Task description – Go through the data and copy every line exactly, but not the images.

── Data section

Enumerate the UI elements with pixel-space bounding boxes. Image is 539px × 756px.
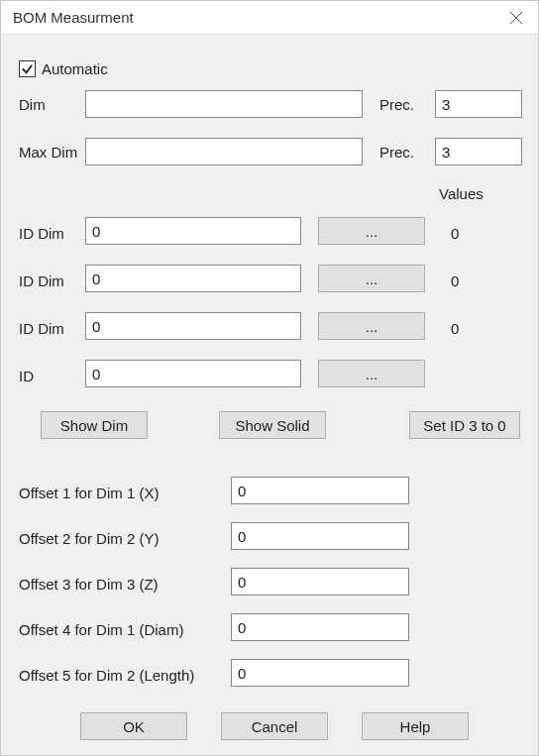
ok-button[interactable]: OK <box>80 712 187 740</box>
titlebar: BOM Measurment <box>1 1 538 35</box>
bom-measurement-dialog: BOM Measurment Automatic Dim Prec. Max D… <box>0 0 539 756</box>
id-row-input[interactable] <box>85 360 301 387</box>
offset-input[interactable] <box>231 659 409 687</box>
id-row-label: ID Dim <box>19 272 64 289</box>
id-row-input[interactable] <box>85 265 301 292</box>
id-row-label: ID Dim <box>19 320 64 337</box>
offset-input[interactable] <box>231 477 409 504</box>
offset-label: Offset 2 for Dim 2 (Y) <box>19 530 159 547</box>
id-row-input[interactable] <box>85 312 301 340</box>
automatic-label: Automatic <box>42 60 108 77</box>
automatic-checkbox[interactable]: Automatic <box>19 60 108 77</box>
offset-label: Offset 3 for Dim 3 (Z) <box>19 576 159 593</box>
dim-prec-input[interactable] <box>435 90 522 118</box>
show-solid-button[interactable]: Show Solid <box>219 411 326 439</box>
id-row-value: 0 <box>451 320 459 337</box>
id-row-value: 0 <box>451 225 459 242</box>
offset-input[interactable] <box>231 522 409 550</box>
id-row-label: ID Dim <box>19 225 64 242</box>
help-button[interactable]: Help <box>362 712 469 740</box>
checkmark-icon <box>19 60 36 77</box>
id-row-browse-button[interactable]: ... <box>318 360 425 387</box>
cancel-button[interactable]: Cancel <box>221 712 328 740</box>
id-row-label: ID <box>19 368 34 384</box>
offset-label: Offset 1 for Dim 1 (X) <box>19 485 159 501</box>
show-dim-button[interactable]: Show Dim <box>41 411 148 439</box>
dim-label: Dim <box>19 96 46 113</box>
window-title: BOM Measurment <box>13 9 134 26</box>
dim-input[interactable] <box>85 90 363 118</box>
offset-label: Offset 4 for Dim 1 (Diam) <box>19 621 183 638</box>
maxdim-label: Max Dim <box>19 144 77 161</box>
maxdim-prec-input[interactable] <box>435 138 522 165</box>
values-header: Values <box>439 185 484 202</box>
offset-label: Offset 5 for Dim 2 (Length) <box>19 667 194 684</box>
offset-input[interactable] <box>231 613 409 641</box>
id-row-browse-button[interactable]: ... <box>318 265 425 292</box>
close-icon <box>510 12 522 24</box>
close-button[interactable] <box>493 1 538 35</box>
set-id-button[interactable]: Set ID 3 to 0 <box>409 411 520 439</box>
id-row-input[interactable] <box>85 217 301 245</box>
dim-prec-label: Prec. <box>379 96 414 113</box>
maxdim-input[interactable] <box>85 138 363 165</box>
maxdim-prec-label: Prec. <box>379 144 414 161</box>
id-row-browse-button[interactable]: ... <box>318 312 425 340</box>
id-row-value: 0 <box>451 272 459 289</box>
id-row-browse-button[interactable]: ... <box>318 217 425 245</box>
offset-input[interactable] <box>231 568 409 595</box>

────

Answer below –
Enumerate the UI elements with pixel-space bounding boxes. Image is 539px × 756px.
ok-button[interactable]: OK <box>80 712 187 740</box>
titlebar: BOM Measurment <box>1 1 538 35</box>
bom-measurement-dialog: BOM Measurment Automatic Dim Prec. Max D… <box>0 0 539 756</box>
id-row-input[interactable] <box>85 360 301 387</box>
offset-input[interactable] <box>231 659 409 687</box>
id-row-label: ID Dim <box>19 272 64 289</box>
id-row-input[interactable] <box>85 265 301 292</box>
id-row-label: ID Dim <box>19 320 64 337</box>
offset-input[interactable] <box>231 477 409 504</box>
offset-label: Offset 2 for Dim 2 (Y) <box>19 530 159 547</box>
id-row-input[interactable] <box>85 312 301 340</box>
automatic-label: Automatic <box>42 60 108 77</box>
automatic-checkbox[interactable]: Automatic <box>19 60 108 77</box>
offset-label: Offset 3 for Dim 3 (Z) <box>19 576 159 593</box>
dim-prec-input[interactable] <box>435 90 522 118</box>
show-solid-button[interactable]: Show Solid <box>219 411 326 439</box>
id-row-value: 0 <box>451 320 459 337</box>
id-row-value: 0 <box>451 225 459 242</box>
offset-input[interactable] <box>231 522 409 550</box>
id-row-label: ID Dim <box>19 225 64 242</box>
help-button[interactable]: Help <box>362 712 469 740</box>
checkmark-icon <box>19 60 36 77</box>
id-row-browse-button[interactable]: ... <box>318 360 425 387</box>
cancel-button[interactable]: Cancel <box>221 712 328 740</box>
id-row-label: ID <box>19 368 34 384</box>
offset-label: Offset 1 for Dim 1 (X) <box>19 485 159 501</box>
show-dim-button[interactable]: Show Dim <box>41 411 148 439</box>
dim-label: Dim <box>19 96 46 113</box>
window-title: BOM Measurment <box>13 9 134 26</box>
dim-input[interactable] <box>85 90 363 118</box>
offset-label: Offset 4 for Dim 1 (Diam) <box>19 621 183 638</box>
maxdim-label: Max Dim <box>19 144 77 161</box>
maxdim-prec-input[interactable] <box>435 138 522 165</box>
values-header: Values <box>439 185 484 202</box>
offset-label: Offset 5 for Dim 2 (Length) <box>19 667 194 684</box>
offset-input[interactable] <box>231 613 409 641</box>
id-row-browse-button[interactable]: ... <box>318 265 425 292</box>
close-icon <box>510 12 522 24</box>
close-button[interactable] <box>493 1 538 35</box>
set-id-button[interactable]: Set ID 3 to 0 <box>409 411 520 439</box>
id-row-input[interactable] <box>85 217 301 245</box>
dim-prec-label: Prec. <box>379 96 414 113</box>
maxdim-input[interactable] <box>85 138 363 165</box>
maxdim-prec-label: Prec. <box>379 144 414 161</box>
id-row-browse-button[interactable]: ... <box>318 312 425 340</box>
id-row-value: 0 <box>451 272 459 289</box>
id-row-browse-button[interactable]: ... <box>318 217 425 245</box>
offset-input[interactable] <box>231 568 409 595</box>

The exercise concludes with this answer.